The olive project was launched alongside two others, the date project in Otjimbingwe, as well as the vegetable greenhouse at Namapost. Residents at Okombahe told New Era on Wednesday that both projects are experiencing difficulties due to the lingering drought the country is experiencing.
The projects was launched in 2014 by the Erongo Regional Council, in partnership with Namsov Community Trust, as an attempt to reduce poverty through sustainable self-employment projects in Daures Constituency.
Governor of Erongo Region Cleophas Mutjavikua on Wednesday, during the launch of Erongo Red’s rural electrification project, said the scarcity of water remains the biggest stumbling block, not only for the olive project but for the entire region.
“Any cultivation should go hand to hand with water and, therefore, we have surveyed and drilled on the land that was given to us by the !Oe#Gan Traditional Authority. We spent money to drill for water, however we could just not find any water,” Mutjavikua said.
“The committee will now go back to the drawing board to look at other alternatives. Hopefully we will come up with a different modus operandi,” he added.
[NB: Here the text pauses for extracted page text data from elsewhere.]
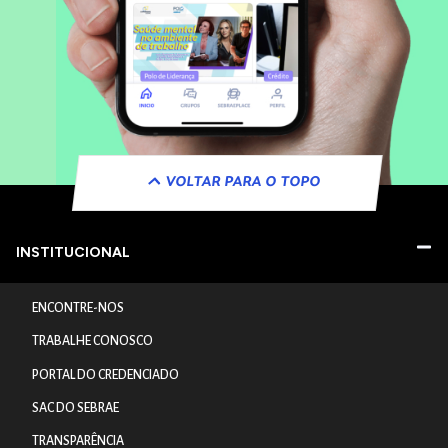
VOLTAR PARA O TOPO
INSTITUCIONAL
ENCONTRE-NOS
TRABALHE CONOSCO
PORTAL DO CREDENCIADO
SAC DO SEBRAE
TRANSPARÊNCIA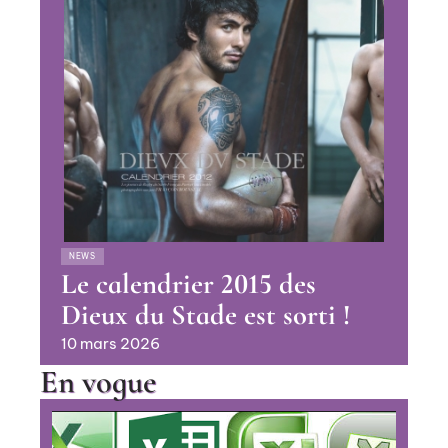
NEWS
Le calendrier 2015 des
Dieux du Stade est sorti !
10 mars 2026
En vogue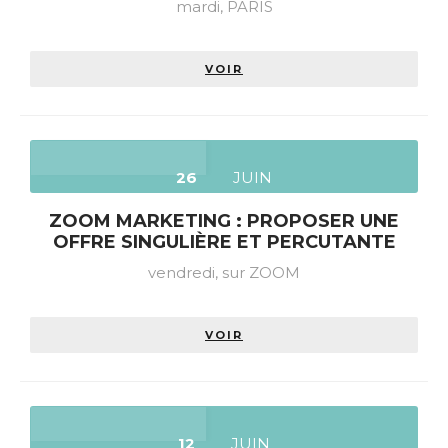
mardi,
PARIS
VOIR
26
JUIN
ZOOM MARKETING : PROPOSER UNE
OFFRE SINGULIÈRE ET PERCUTANTE
vendredi,
sur ZOOM
VOIR
12
JUIN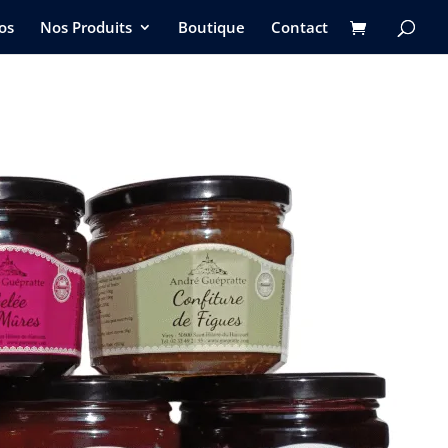
os
Nos Produits
Boutique
Contact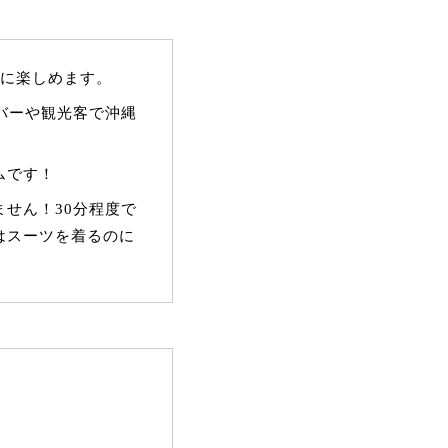
分に楽しめます。
バーや観光客で沖縄
ムです！
せん！30分程度で
はスーツを着るのに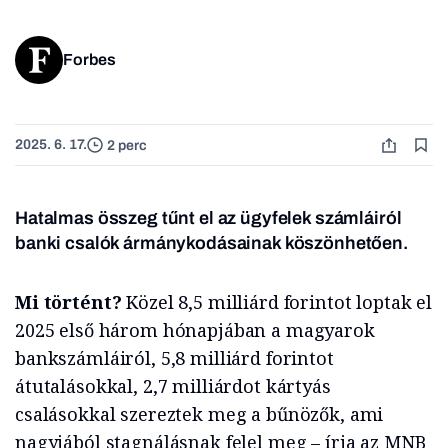
Forbes
2025. 6. 17.
2 perc
Hatalmas összeg tűnt el az ügyfelek számláiról
banki csalók ármánykodásainak köszönhetően.
Mi történt?
Közel 8,5 milliárd forintot loptak el
2025 első három hónapjában a magyarok
bankszámláiról, 5,8 milliárd forintot
átutalásokkal, 2,7 milliárdot kártyás
csalásokkal szereztek meg a bűnözők, ami
nagyjából stagnálásnak felel meg – írja az MNB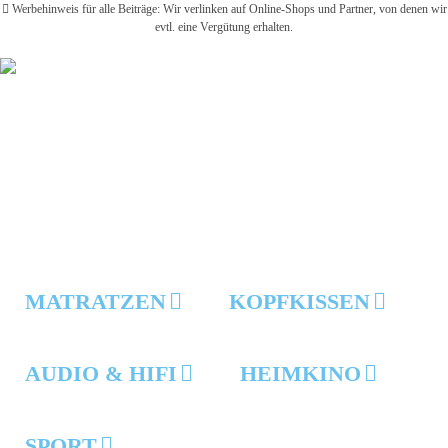
Werbehinweis für alle Beiträge: Wir verlinken auf Online-Shops und Partner, von denen wir
evtl. eine Vergütung erhalten.
MATRATZEN
KOPFKISSEN
AUDIO & HIFI
HEIMKINO
SPORT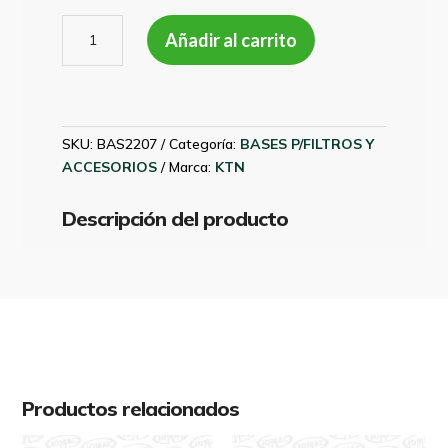
BASE
Añadir al carrito
FILTRO
COMBUSTIBLE
1X14
CON
BOMBIN
SKU:
BAS2207
Categoría:
BASES P/FILTROS Y
cantidad
ACCESORIOS
Marca:
KTN
Descripción del producto
Productos relacionados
Earlier this year the governor also appealed to NamWater to explore possible solutions to the water shortage experienced in the region, before it becomes a veritable crisis.
The governor believes that for water to remain affordable it must be supplied by a publicly-owned utility, like Namwater, but also noted that due to the high infrastructure costs public-private partnership arrangements should be considered, particularly in the construction of desalination plants that could augment water supply, especially to areas such as Daures.
Mutjavikua argued that the “over-regulation” of water and energy services presents a developmental challenge for the mineral-rich region.
He believes easing regulatory restrictions on water and energy supply to allow private entities to enter the market would be beneficial for the country and the region, as it would allow the mines to venture into energy and water supply services and thus lessen the burden of service provision on government.